Now, let’s focus on the five who may see an uptick in production next year: Nick Senzel, Matt Carpenter, Kyle Higashioka, Brandon Marsh, and Alec Bohm. Some may be ready to label Senzel a bust, but I believe that could be a mistake. Senzel was above average last year in terms of QOC+, and in the top 25% of PD+. The main reason one should be excited about Senzel is because of his low strikeout/solid contact combination. He may never post Joey Gallo numbers at the plate, but 52nd percentile QOC+ combined with a 79.3% xBIP% could be a lethal combination. Carpenter’s main strength is his ability to walk, as he posted a 14.7% xBB% last season. Some may be frightened by his pull-heavy tendencies, but his near-50% FB% actually makes them beneficial. He may never return to an All-Star level, but he should see an uptick from his 70 wRC+. Higashioka is not just Gerrit Cole’s personal catcher, but rather a solid bat as well. The main figure that demonstrates this is his 15.6% Barrel% in 2021. Granted, he tends to hit fly balls to center field, but he should still see plenty of positive regression in the future. The last two, Brandon Marsh and Alec Bohm, are the two I am most excited about. Marsh’s plate discipline is a work in progress, but his 98th percentile QOC+ automatically boosts him into the upper echelon of hitters. Bohm was one of the biggest disappointments in terms of production last year, but his peripheral data was relatively solid. Marsh and Bohm succeed in a similar way: line drives. Marsh may hit more on a per-batted-ball basis, but Bohm puts the ball in play more often. I expect both to be future All-Stars.
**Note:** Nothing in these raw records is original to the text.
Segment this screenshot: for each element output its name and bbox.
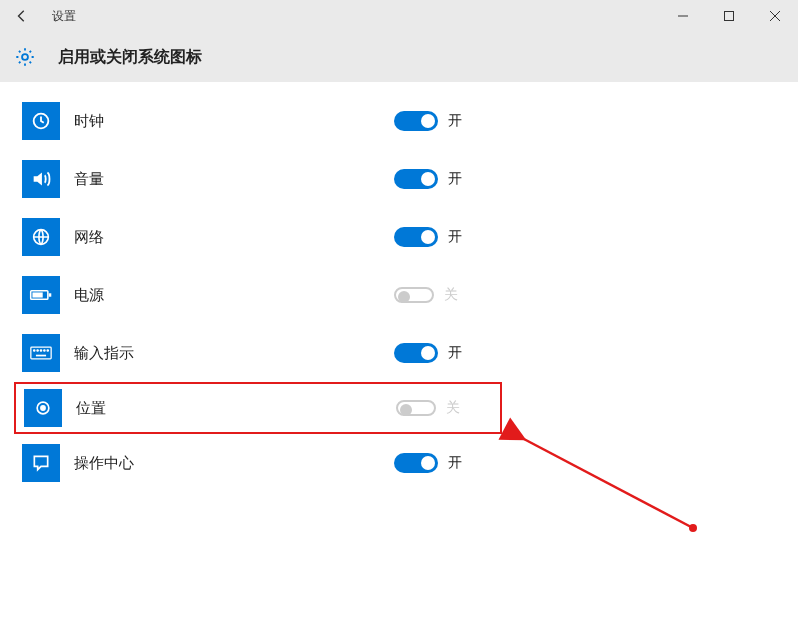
toggle-state-label: 开 [448,454,462,472]
toggle-switch[interactable] [394,343,438,363]
settings-row: 位置关 [14,382,502,434]
svg-rect-8 [31,347,51,359]
toggle-wrap: 关 [394,286,458,304]
toggle-wrap: 关 [396,399,460,417]
toggle-state-label: 开 [448,112,462,130]
toggle-wrap: 开 [394,169,462,189]
settings-row: 网络开 [0,208,798,266]
location-icon [24,389,62,427]
svg-point-2 [22,54,28,60]
titlebar: 设置 [0,0,798,32]
svg-rect-6 [49,293,52,296]
svg-rect-7 [32,292,42,297]
settings-row: 时钟开 [0,92,798,150]
page-title: 启用或关闭系统图标 [58,47,202,68]
setting-label: 音量 [74,170,394,189]
settings-list: 时钟开音量开网络开电源关输入指示开位置关操作中心开 [0,82,798,492]
ime-icon [22,334,60,372]
page-header-row: 启用或关闭系统图标 [0,32,798,82]
network-icon [22,218,60,256]
window-controls [660,0,798,32]
power-icon [22,276,60,314]
svg-rect-14 [36,355,46,357]
toggle-switch [394,287,434,303]
setting-label: 电源 [74,286,394,305]
svg-point-12 [44,350,45,351]
clock-icon [22,102,60,140]
action-icon [22,444,60,482]
toggle-switch[interactable] [394,111,438,131]
toggle-state-label: 关 [446,399,460,417]
maximize-button[interactable] [706,0,752,32]
settings-row: 操作中心开 [0,434,798,492]
setting-label: 位置 [76,399,396,418]
toggle-wrap: 开 [394,227,462,247]
svg-rect-1 [725,12,734,21]
toggle-switch[interactable] [394,453,438,473]
close-button[interactable] [752,0,798,32]
settings-row: 电源关 [0,266,798,324]
svg-point-11 [40,350,41,351]
toggle-wrap: 开 [394,111,462,131]
svg-point-16 [41,406,45,410]
setting-label: 网络 [74,228,394,247]
toggle-switch [396,400,436,416]
setting-label: 输入指示 [74,344,394,363]
settings-row: 输入指示开 [0,324,798,382]
setting-label: 操作中心 [74,454,394,473]
toggle-state-label: 开 [448,344,462,362]
setting-label: 时钟 [74,112,394,131]
volume-icon [22,160,60,198]
settings-row: 音量开 [0,150,798,208]
svg-point-10 [37,350,38,351]
minimize-button[interactable] [660,0,706,32]
toggle-switch[interactable] [394,169,438,189]
back-button[interactable] [0,0,44,32]
toggle-wrap: 开 [394,343,462,363]
toggle-state-label: 关 [444,286,458,304]
svg-point-13 [47,350,48,351]
window-title: 设置 [52,8,76,25]
toggle-state-label: 开 [448,170,462,188]
svg-point-18 [689,524,697,532]
toggle-state-label: 开 [448,228,462,246]
gear-icon [14,46,36,68]
svg-point-9 [34,350,35,351]
toggle-switch[interactable] [394,227,438,247]
toggle-wrap: 开 [394,453,462,473]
3.7 Determining the Predictiveness of Hitting+

#import data
predictiveness <- read.csv("Hitting+ - 2017-3.csv")

#find correlation between Weighted Hitting+ and n+1 wRC+
cor(predictiveness$Weighted_Average, predictiveness$wRC.)

## [1] 0.5179405

#import data
wRC.correlation <- read.csv("Hitting+ - wRC+-2.csv")

#find year-to-year correlation of wRC+
cor(wRC.correlation$X2018, wRC.correlation$X2019)

## [1] 0.4222068

The correlations above tell us that Weighted Hitting+ is a much better predictor of n+1 wRC+ than n wRC+ by a large margin. The 0.422 year-to-year correlation of wRC+ is underwhelming, to say the least. wRC+ is a strong measure of past production, but it is not a great player evaluation metric. If I want to know how productive Juan Soto was at the plate in 2021, then wRC+ is a near-perfect tool. If I want to know how good of a hitter Juan Soto is, I would reference Weighted Hitting+. For reference, the predictiveness of Steamer, which is commonly cited as the best publicly-available projection system, is approximately 0.55. For what it is worth, the point of Weighted Hitting+ is not necessarily to be predictive, but rather to estimate a player’s true talent level at the plate. It just so happens that true talent is a large determinant in on-field production.

4 Conclusion & Next Steps

I believe that sabermetrics can serve three purposes. First, they can measure a player’s past production. Second, they can shed light on how good a player truly is. Third, they can predict how good a player will be in the future. The first category consists of metrics such as wRC+, OPS, and wOBA. If I want to know how productive a given hitter was in a given year, these are the metrics I would cite. The third category is where projection systems, such as Steamer, come into play. If I want to know how well a given hitter will perform in 2022, projection systems are a strong tool. The second category, however, is where Hitting+ falls. It does not measure how productive a hitter was, and it is not designed to predict the future, but rather to determine how good a hitter is. Ironically, Hitting+ is a solid predictor of future production. Nonetheless, this is not the primary goal of the metric. The goal is to estimate true talent level.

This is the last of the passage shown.